(TASK GOAL):
Below are entries; output exactly the lines from the one with "formou protestů se" to the one with "Roberto Rocha", both included, and nothing else.

########################################

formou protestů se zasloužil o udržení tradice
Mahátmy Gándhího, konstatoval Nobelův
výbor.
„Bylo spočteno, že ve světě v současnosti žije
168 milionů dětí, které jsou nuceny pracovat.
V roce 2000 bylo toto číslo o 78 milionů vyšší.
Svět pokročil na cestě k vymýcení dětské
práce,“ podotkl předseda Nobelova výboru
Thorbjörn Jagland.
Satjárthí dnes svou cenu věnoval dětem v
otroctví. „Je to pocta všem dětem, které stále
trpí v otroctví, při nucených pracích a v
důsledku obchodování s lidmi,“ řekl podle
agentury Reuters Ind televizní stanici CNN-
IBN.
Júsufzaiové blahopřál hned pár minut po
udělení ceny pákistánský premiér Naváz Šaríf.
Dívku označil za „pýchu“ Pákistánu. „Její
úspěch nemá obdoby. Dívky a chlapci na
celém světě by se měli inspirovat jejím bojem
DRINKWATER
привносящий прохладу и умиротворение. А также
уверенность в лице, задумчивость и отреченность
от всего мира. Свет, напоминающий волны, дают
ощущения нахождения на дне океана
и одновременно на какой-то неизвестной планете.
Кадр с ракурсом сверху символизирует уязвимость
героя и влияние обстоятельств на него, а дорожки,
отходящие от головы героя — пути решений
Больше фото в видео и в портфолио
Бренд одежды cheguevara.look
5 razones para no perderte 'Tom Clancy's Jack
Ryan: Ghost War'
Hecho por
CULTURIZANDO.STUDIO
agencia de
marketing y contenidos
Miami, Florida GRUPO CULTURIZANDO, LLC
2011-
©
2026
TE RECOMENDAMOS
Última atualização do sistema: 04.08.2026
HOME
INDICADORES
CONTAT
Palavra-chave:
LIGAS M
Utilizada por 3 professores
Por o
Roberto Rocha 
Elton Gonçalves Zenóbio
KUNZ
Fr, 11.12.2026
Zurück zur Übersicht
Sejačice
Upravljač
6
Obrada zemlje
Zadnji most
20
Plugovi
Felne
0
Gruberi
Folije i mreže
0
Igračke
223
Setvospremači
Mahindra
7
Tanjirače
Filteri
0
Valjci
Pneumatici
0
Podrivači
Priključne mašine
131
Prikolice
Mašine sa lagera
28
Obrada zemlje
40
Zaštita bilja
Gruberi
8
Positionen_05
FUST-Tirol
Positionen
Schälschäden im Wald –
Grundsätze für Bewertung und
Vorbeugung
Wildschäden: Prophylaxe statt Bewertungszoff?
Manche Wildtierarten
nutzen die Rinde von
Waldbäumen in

########################################

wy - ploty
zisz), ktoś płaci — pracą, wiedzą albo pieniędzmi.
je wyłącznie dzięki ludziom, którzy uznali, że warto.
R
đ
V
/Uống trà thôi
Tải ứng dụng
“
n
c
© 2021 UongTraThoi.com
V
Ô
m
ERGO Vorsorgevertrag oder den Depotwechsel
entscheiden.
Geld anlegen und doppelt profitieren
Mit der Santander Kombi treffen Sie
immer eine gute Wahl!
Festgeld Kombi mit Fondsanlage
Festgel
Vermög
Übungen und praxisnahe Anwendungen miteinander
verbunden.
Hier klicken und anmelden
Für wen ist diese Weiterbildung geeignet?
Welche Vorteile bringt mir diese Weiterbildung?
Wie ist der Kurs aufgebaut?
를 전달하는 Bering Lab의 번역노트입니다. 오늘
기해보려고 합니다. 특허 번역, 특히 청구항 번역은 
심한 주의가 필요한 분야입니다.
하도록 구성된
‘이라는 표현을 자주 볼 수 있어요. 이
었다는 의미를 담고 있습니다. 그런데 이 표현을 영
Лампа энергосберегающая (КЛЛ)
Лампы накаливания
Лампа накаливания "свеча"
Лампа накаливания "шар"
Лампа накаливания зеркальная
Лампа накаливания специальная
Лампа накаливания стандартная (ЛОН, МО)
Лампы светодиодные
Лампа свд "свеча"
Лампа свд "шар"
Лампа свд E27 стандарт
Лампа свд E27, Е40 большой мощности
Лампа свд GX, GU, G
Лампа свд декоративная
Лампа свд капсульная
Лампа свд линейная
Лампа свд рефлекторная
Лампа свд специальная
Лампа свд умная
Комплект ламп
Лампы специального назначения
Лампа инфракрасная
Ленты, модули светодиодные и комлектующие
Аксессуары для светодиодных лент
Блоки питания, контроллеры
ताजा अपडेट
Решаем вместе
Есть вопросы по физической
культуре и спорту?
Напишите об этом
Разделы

########################################

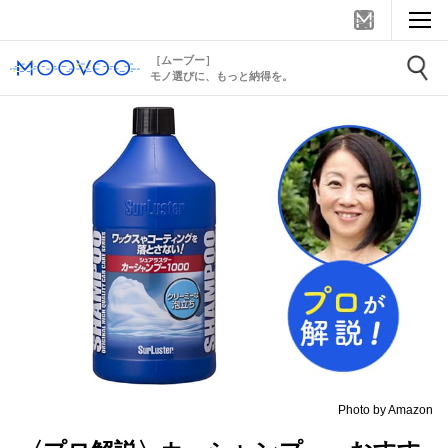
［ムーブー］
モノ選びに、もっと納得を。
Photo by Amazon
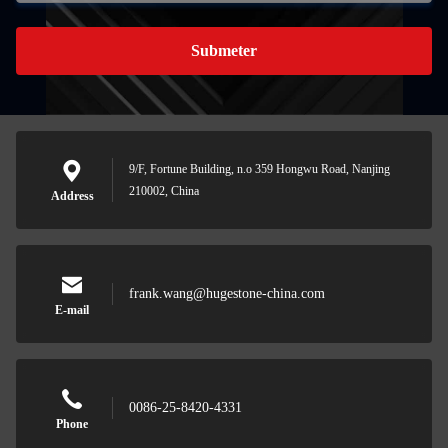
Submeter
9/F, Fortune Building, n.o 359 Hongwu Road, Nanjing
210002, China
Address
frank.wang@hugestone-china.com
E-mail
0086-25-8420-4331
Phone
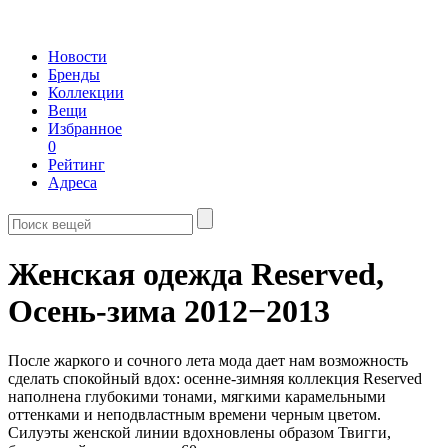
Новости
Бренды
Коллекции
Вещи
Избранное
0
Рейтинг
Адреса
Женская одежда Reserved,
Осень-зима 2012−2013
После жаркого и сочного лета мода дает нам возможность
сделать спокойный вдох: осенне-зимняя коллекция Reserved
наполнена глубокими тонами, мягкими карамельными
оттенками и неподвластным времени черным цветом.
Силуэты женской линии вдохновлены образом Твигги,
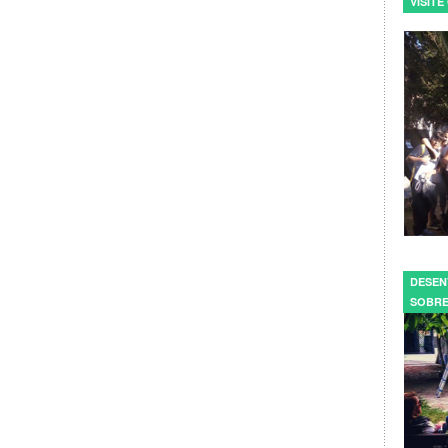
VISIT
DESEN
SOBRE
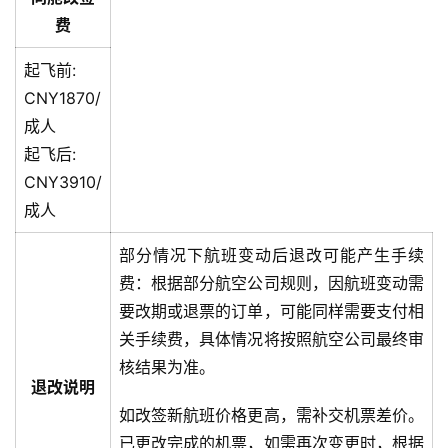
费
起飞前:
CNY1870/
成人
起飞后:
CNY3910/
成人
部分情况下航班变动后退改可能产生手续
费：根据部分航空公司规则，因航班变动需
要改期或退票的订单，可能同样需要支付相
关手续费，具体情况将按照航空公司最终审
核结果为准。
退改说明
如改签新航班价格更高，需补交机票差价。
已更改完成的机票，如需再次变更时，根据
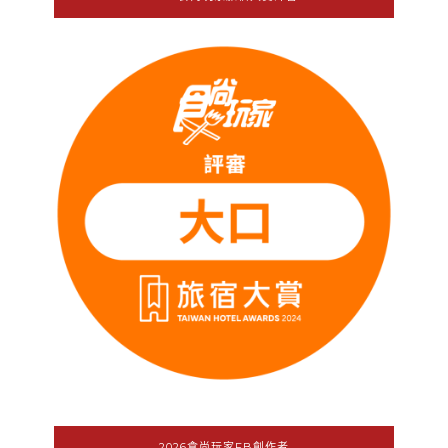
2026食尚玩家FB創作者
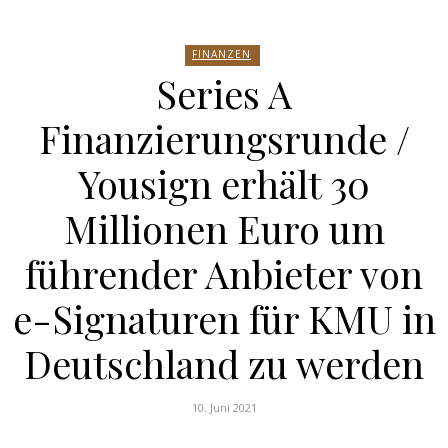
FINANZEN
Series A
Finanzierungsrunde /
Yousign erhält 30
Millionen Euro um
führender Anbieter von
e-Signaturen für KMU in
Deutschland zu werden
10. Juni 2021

########################################

(OUTPUT FOR THIS EXERCISE):
formou protestů se zasloužil o udržení tradice
Mahátmy Gándhího, konstatoval Nobelův
výbor.
„Bylo spočteno, že ve světě v současnosti žije
168 milionů dětí, které jsou nuceny pracovat.
V roce 2000 bylo toto číslo o 78 milionů vyšší.
Svět pokročil na cestě k vymýcení dětské
práce,“ podotkl předseda Nobelova výboru
Thorbjörn Jagland.
Satjárthí dnes svou cenu věnoval dětem v
otroctví. „Je to pocta všem dětem, které stále
trpí v otroctví, při nucených pracích a v
důsledku obchodování s lidmi,“ řekl podle
agentury Reuters Ind televizní stanici CNN-
IBN.
Júsufzaiové blahopřál hned pár minut po
udělení ceny pákistánský premiér Naváz Šaríf.
Dívku označil za „pýchu“ Pákistánu. „Její
úspěch nemá obdoby. Dívky a chlapci na
celém světě by se měli inspirovat jejím bojem
DRINKWATER
привносящий прохладу и умиротворение. А также
уверенность в лице, задумчивость и отреченность
от всего мира. Свет, напоминающий волны, дают
ощущения нахождения на дне океана
и одновременно на какой-то неизвестной планете.
Кадр с ракурсом сверху символизирует уязвимость
героя и влияние обстоятельств на него, а дорожки,
отходящие от головы героя — пути решений
Больше фото в видео и в портфолио
Бренд одежды cheguevara.look
5 razones para no perderte 'Tom Clancy's Jack
Ryan: Ghost War'
Hecho por
CULTURIZANDO.STUDIO
agencia de
marketing y contenidos
Miami, Florida GRUPO CULTURIZANDO, LLC
2011-
©
2026
TE RECOMENDAMOS
Última atualização do sistema: 04.08.2026
HOME
INDICADORES
CONTAT
Palavra-chave:
LIGAS M
Utilizada por 3 professores
Por o
Roberto Rocha 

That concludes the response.